United States District Court, N.D. Ohio, Eastern Division

June 12, 2018

DONALD T. TSCHAPPATT, Plaintiff,
v.
CRESCENT M PRODUCTS, INC., Defendant.

          OPINION AND ORDER

          CHRISTOPHER A. BOYKO UNITED STATES DISTRICT JUDGE

         This matter is before the Court on Defendant's Motion in Limine (ECF DKT # 16). For the following reasons, the Court denies Defendant's Motion.

         This case arises out of the termination of Plaintiff Donald T. Tschappatt's (“Plaintiff”) employment at Defendant Crescent M Products, Inc. (“Defendant” or the “Company”). Defendants seek an order in limine precluding Plaintiff from seeking reinstatement and backpay.

         Background Facts

         On January 14, 2015, Defendant terminated Plaintiff's employment with the Company. Compl. ¶ 11. Plaintiff alleges that Defendant was motivated by Plaintiff's age in terminating Plaintiff. Compl. ¶ 11. After Plaintiff's termination, Plaintiff placed several voicemail messages with and sent text messages to the company's owners and senior management which used profane language and insulted Plaintiff's former supervisor, the owner, the plant manager and the human resources manager.
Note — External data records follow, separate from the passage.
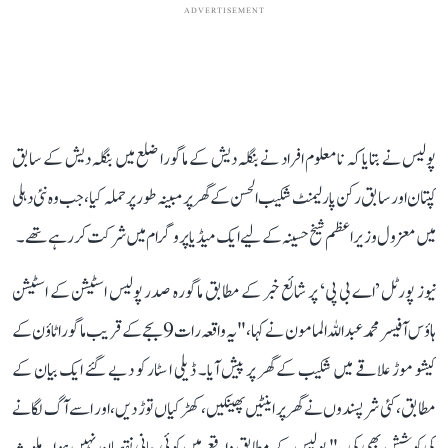
ADVERTISEMENT
پولیس نے بتایا کہ نامعلوم افراد نے بنگلہ دیش کے ماگورا ضلع میں بنگلہ دیش کے سابق
کپتان اور سابق رکن پارلیمنٹ شکیب الحسن کے گھر پر مبینہ طور پر حملہ کیا، جب وہ نئی دہلی
میں معزول وزیر اعظم شیخ حسینہ کے لیے ایک میڈیا پروگرام میں شرکت کر رہے تھے۔
نیوز پورٹل ’اے بی پی‘ پر شائع خبر کے مطابق ماگورہ صدر پولیس اسٹیشن کے اسٹیشن
ہاؤس آفیسر محمد عبداللہ المامون نے کہا، "یہ واقعہ رات 9 بجے کے قریب ماگورا ٹاؤن کے
کیشو موڑ علاقے میں شکیب کے گھر پر پیش آیا۔ ڈیلی ا سٹار کو دیے گئے ایک بیان کے
مطابق، کئی شرپسندوں نے گھر پر اینٹیں پھینکیں، کھڑکیاں توڑ دیں، اور اسے آگ لگانے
         Plaintiff alleges Age Discrimination in violation of the Age Discrimination in Employment Act (the “ADEA”), Title VII of the Civil Rights Act of 1964 and Ohio Revised Code Chapter 4112. Plaintiff seeks damages including reinstatement and backpay. Defendant seeks an order in limine precluding Plaintiff from seeking those forms of relief.

         Defendant's Motion

         Defendant argues that the acquired evidence rule applies to this case. Since Plaintiff engaged in conduct that would have resulted in Plaintiff's termination if the employer had discovered that conduct prior to termination, Defendant argues that Plaintiff's damages are limited and Plaintiff should be precluded from seeking reinstatement and backpay.

         Defendant contends that the acquired evidence rule applies to post-termination conduct as well as pre-termination conduct. Defendant argues that the Supreme Court used broad language in the holding of McKennon v. Nashville Banner Publ. Co., which indicates the Court's intention to broadly apply the acquired evidence rule. Defendant also points to several cases outside of this Circuit which hold that the acquired evidence rule applies to post-termination misconduct.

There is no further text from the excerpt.